*** Data for processing ***

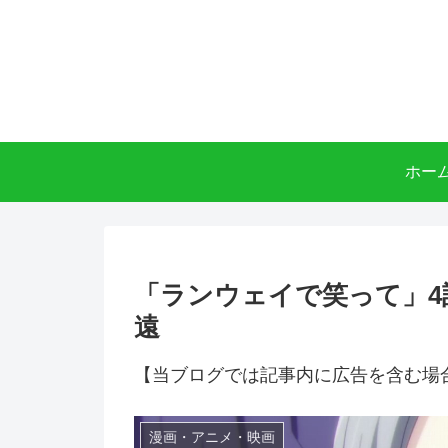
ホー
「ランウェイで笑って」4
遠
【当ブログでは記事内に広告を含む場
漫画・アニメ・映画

*** End of Data for processing ***
*** Data for processing ***

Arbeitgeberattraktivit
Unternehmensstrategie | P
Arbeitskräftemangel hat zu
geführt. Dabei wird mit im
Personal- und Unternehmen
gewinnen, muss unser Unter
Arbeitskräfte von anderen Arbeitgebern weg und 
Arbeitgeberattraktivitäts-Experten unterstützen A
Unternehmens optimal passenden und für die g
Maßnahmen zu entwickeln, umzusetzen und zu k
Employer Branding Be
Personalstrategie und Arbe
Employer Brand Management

*** End of Data for processing ***
*** Data for processing ***

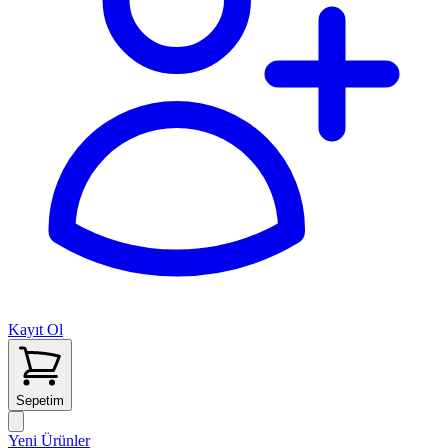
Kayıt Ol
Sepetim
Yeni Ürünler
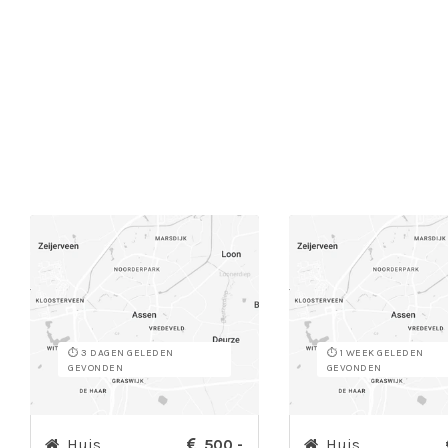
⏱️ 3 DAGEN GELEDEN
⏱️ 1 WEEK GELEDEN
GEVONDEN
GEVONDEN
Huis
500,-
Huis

*** End of Data for processing ***

Look through the data above. Copy every line with the string "Employer" in it.

Employer Branding Be
Employer Brand Management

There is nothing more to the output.